### Your assignment:
Copy out each line of the data that holds the word "دوره".
BEGIN Record excerpts
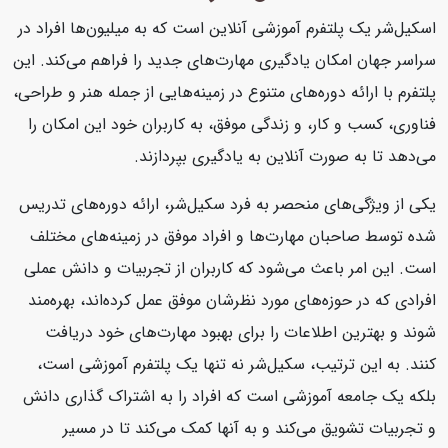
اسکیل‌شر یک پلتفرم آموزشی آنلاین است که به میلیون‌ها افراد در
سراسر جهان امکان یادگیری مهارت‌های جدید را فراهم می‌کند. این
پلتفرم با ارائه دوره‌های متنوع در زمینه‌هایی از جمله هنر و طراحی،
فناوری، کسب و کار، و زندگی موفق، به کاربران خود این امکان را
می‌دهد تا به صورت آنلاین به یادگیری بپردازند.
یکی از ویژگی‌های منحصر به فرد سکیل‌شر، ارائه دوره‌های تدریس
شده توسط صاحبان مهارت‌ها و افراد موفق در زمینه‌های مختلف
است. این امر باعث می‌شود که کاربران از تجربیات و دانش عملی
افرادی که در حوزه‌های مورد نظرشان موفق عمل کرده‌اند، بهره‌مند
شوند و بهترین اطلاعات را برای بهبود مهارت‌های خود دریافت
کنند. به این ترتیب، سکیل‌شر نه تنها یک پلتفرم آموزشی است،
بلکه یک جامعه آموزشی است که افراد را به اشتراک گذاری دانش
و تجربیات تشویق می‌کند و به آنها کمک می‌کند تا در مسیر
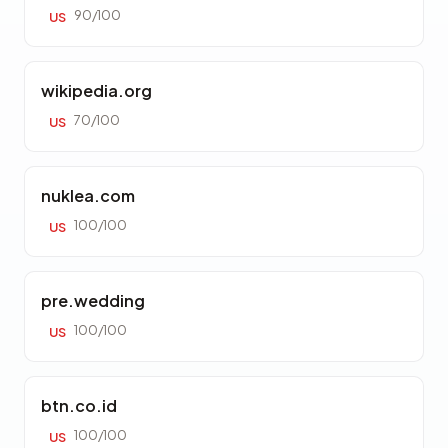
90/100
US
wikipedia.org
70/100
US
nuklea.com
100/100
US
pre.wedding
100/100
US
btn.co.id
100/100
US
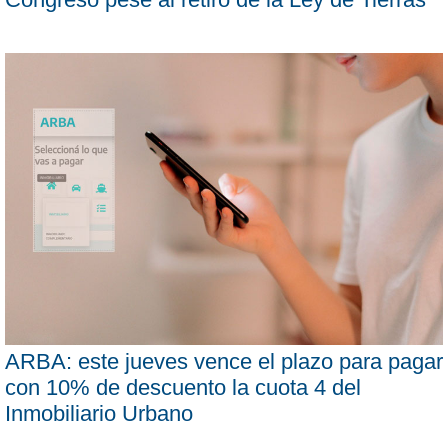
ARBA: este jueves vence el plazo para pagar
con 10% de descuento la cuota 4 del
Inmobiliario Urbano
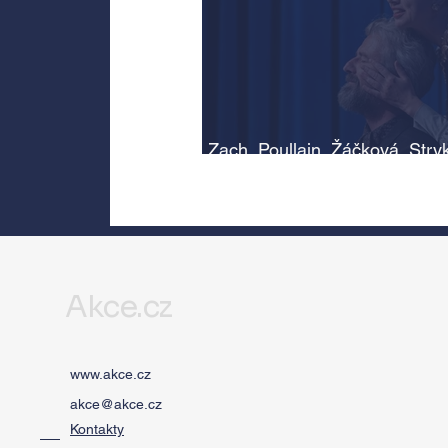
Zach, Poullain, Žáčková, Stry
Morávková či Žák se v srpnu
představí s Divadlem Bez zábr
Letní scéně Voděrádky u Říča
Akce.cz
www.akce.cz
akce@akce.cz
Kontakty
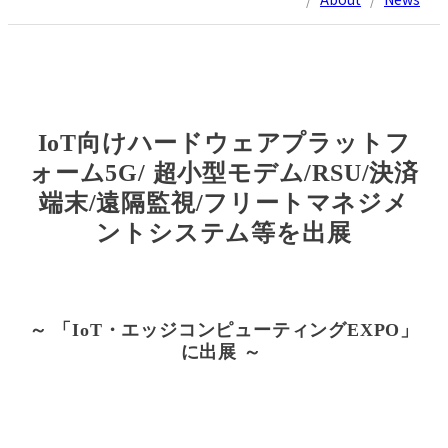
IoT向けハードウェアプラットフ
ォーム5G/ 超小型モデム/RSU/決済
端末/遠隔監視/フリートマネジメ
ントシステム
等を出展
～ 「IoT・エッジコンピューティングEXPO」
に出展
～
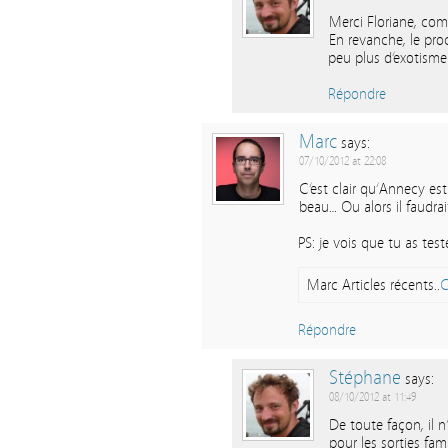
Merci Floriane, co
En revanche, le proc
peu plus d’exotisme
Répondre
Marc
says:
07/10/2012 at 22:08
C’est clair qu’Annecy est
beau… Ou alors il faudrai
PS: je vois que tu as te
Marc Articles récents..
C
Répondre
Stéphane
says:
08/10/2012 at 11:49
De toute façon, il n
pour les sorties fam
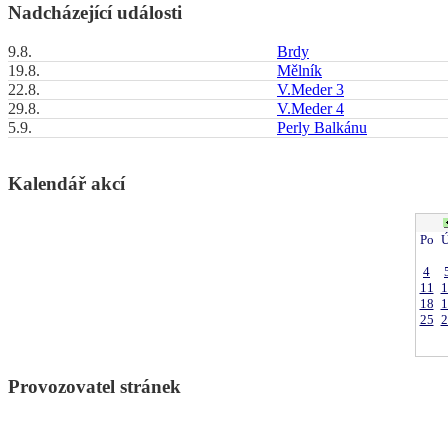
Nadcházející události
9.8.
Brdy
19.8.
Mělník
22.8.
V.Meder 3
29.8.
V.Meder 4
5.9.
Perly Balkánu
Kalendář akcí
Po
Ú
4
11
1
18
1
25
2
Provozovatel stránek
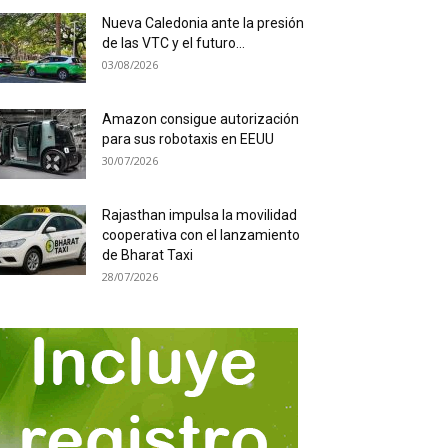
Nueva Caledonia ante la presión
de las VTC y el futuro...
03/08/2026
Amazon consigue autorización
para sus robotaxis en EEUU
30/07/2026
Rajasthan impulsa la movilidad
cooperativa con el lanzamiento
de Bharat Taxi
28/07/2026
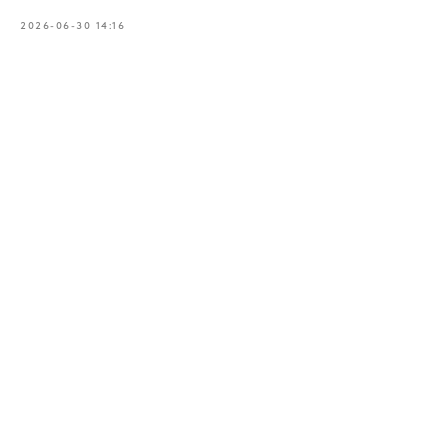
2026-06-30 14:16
END Record excerpts
BEGIN Record excerpts
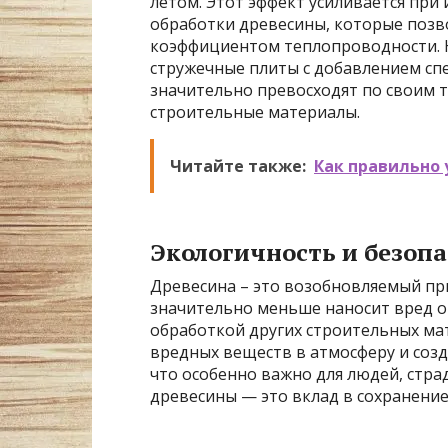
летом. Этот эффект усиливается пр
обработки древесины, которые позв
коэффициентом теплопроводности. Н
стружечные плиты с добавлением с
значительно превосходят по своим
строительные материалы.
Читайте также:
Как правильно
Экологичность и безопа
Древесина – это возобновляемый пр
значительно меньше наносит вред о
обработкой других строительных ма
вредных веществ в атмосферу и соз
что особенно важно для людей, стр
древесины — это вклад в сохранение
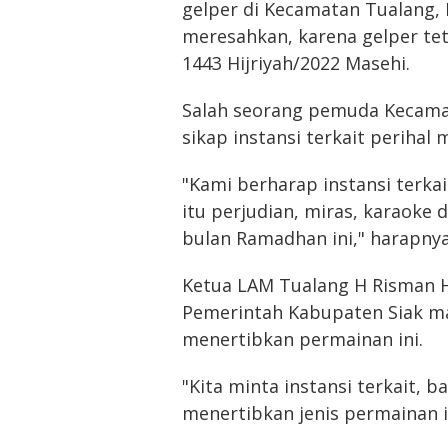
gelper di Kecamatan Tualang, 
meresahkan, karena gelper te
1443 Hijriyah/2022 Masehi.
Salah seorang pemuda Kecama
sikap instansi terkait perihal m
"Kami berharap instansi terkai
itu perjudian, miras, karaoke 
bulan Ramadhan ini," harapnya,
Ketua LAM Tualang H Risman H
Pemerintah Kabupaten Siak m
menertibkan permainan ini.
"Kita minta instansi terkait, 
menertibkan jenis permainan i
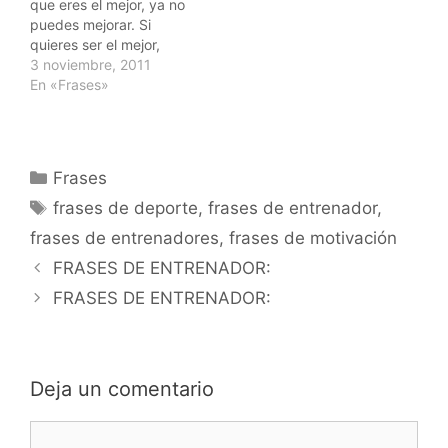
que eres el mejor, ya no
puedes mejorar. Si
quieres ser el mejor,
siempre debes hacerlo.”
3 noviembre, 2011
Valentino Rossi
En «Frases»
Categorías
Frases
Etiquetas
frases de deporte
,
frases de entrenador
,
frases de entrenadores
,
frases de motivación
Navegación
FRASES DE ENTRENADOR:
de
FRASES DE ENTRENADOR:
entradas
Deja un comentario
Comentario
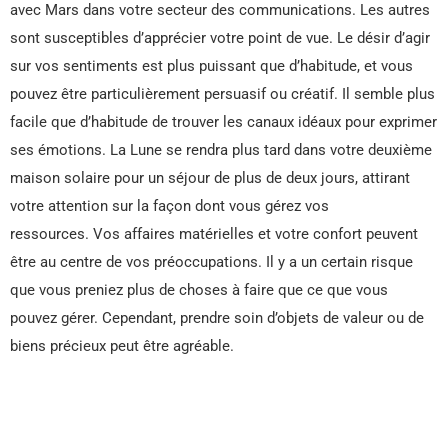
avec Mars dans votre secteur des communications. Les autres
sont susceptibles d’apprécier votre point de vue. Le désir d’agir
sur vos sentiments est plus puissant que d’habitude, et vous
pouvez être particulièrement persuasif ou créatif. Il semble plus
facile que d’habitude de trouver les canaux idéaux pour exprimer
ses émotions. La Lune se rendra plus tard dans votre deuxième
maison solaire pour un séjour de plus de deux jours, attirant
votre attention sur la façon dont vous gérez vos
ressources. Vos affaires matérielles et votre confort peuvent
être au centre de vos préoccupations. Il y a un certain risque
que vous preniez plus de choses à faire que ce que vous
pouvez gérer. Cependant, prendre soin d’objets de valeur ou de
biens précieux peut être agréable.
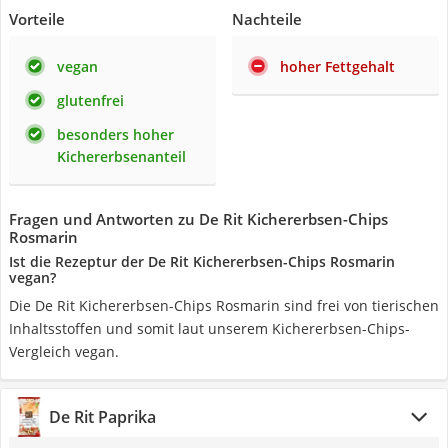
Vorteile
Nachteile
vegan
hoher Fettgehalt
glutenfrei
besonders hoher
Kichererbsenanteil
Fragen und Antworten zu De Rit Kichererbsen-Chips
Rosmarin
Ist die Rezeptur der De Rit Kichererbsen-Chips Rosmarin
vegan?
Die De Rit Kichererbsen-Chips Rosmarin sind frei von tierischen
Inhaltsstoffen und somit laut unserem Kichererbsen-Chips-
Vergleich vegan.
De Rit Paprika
END Record excerpts
BEGIN Record excerpts
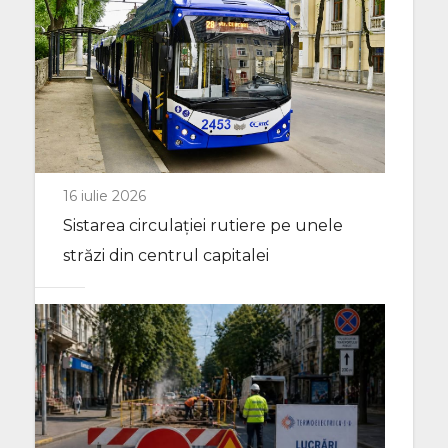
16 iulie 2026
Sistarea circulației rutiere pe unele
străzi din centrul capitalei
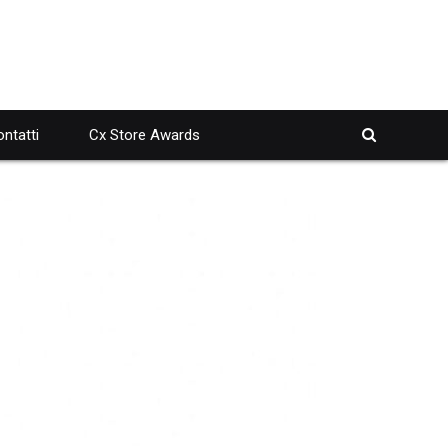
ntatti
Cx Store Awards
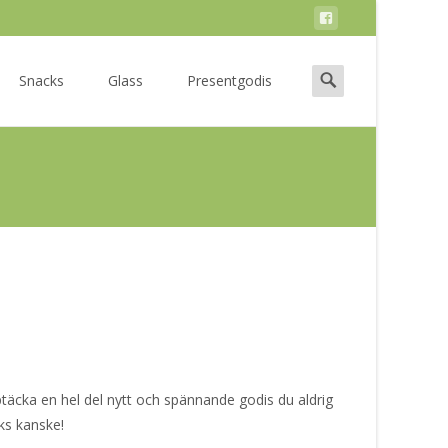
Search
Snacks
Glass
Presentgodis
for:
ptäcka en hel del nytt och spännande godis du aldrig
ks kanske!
END Record excerpts
### Response below:
پلتفرم با ارائه دوره‌های متنوع در زمینه‌هایی از جمله هنر و طراحی،
یکی از ویژگی‌های منحصر به فرد سکیل‌شر، ارائه دوره‌های تدریس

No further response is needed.